AMP Limited recently released the results of its SuperConcepts SMSF Investment Patterns Survey for the 12 months ending June 30.
This survey highlights the investments decisions made by SMSF Trustees. A summary of the key finding of the report are:
- Cash increased 1% to 18%
- Investment in Australian shares fell from 37.1% to 34.5%
- International share allocations declined 1% to 13.1%
- Direct and indirect property assets increased from 18.3% to 21.7%
- The four major banks (CBA, ANZ, NAB, Westpac) and Telstra Corporation Ltd remained the five most commonly held investments.
Investment in Equities has fallen, both Domestic and International, while cash has increased along with property. With cash rates at historic lows such swings beggar belief.
While we may consider a short-term tactical swing to cash while we anticipate a fall in the market or wait to find our next investment the reality remains that even if the market had only gone sideways over the financial year Dividend Yields are so much greater that you would be behind by approximately 2-3% over the year.

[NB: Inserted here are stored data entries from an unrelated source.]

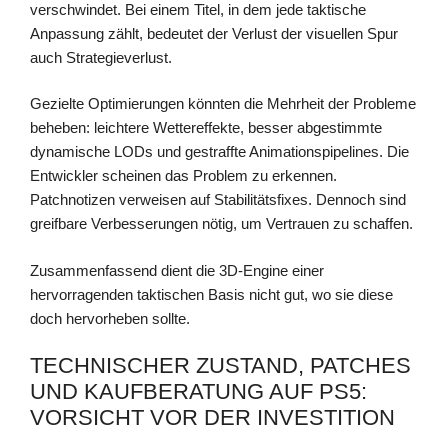
verschwindet. Bei einem Titel, in dem jede taktische
Anpassung zählt, bedeutet der Verlust der visuellen Spur
auch Strategieverlust.
Gezielte Optimierungen könnten die Mehrheit der Probleme
beheben: leichtere Wettereffekte, besser abgestimmte
dynamische LODs und gestraffte Animationspipelines. Die
Entwickler scheinen das Problem zu erkennen.
Patchnotizen verweisen auf Stabilitätsfixes. Dennoch sind
greifbare Verbesserungen nötig, um Vertrauen zu schaffen.
Zusammenfassend dient die 3D-Engine einer
hervorragenden taktischen Basis nicht gut, wo sie diese
doch hervorheben sollte.
TECHNISCHER ZUSTAND, PATCHES
UND KAUFBERATUNG AUF PS5:
VORSICHT VOR DER INVESTITION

Cash is important in a SMSF but a well structured portfolio shouldn’t cause concern and would deliver greater income.
The big increase in property is also interesting. The increase in borrowing to invest in property through SMSF’s has been very popular so this result is no surprise. We feel however that this trend is a cause for concern. There is a lot of property development which has even the RBA concerned (to the point they have conducted deep analysis of the outcome of a property crash) that a fall in property prices will occur.
As always, we encourage diversification across asset classes. Keep some cash handy. And most importantly be prepared for the volatility that will arise.